When a line below contains the string "часы", show that line.

[Saved entries]
=-=-=
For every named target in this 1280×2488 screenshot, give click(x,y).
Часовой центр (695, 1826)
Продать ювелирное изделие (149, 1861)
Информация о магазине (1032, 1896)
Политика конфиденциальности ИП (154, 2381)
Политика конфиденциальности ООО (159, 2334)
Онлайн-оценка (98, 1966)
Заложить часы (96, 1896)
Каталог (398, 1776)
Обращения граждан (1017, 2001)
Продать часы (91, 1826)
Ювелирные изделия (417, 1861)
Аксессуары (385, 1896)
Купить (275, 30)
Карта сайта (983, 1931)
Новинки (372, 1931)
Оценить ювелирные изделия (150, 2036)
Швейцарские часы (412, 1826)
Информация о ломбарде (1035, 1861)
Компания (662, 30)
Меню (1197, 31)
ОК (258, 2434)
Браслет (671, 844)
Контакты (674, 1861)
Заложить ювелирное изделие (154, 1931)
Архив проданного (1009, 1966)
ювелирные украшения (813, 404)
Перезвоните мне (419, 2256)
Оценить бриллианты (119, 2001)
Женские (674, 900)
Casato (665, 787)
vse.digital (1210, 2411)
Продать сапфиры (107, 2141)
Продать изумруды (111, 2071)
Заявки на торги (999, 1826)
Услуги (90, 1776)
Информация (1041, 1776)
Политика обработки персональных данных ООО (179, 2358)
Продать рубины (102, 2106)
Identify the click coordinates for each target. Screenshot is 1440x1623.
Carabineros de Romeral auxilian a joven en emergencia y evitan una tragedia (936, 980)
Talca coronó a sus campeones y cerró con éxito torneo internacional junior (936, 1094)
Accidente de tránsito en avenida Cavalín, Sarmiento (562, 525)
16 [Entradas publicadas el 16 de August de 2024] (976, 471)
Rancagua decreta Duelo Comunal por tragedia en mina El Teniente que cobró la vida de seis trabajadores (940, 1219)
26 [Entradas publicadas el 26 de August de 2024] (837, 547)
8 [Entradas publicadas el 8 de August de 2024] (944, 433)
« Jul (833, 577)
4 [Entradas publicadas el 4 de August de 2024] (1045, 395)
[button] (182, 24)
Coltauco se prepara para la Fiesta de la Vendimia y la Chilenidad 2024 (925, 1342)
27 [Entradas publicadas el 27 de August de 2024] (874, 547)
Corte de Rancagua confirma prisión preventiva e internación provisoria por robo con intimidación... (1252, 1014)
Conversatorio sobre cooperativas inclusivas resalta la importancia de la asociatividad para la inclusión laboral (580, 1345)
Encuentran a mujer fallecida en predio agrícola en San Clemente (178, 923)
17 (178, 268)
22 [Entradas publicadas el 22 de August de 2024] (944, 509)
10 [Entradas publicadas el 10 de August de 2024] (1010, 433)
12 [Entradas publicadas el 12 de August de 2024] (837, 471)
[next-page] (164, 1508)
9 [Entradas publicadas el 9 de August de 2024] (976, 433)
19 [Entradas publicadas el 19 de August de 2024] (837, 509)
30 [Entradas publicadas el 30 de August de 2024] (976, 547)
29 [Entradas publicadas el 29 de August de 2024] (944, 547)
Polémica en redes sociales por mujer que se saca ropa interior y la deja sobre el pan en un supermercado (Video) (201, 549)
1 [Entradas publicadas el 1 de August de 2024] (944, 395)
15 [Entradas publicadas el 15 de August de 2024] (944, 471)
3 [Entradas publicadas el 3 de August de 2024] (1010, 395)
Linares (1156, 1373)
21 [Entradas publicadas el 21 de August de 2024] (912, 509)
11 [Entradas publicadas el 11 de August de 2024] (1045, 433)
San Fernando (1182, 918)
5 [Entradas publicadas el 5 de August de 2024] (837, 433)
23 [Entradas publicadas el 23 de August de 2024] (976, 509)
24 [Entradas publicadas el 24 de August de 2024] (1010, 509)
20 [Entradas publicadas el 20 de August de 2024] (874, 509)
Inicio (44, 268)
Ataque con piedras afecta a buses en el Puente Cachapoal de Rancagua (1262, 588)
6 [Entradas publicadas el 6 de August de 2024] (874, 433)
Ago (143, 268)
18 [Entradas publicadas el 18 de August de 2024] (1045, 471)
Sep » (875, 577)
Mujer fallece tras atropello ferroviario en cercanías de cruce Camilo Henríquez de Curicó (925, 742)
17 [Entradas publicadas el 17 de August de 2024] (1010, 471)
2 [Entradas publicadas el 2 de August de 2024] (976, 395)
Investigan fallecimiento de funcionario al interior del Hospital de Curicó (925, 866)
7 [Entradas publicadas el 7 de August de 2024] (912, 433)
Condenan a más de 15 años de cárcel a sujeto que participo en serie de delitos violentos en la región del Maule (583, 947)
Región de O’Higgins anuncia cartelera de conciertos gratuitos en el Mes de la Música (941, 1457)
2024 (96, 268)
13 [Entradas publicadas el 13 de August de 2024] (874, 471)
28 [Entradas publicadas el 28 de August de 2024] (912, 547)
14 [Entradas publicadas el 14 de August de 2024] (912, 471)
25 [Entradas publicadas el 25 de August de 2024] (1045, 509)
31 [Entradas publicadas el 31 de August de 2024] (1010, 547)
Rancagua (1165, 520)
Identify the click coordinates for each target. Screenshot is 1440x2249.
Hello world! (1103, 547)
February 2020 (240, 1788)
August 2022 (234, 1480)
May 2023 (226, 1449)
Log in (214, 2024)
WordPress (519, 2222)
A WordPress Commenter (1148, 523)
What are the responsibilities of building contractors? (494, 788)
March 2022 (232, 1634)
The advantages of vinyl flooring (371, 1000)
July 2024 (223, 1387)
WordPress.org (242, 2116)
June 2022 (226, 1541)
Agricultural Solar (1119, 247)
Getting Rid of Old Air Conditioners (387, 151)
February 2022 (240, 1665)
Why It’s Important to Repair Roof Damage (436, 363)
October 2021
=-=-=
▶ ANSWER TO THIS EXERCISE
Заложить часы (96, 1896)
Продать часы (91, 1826)
Швейцарские часы (412, 1826)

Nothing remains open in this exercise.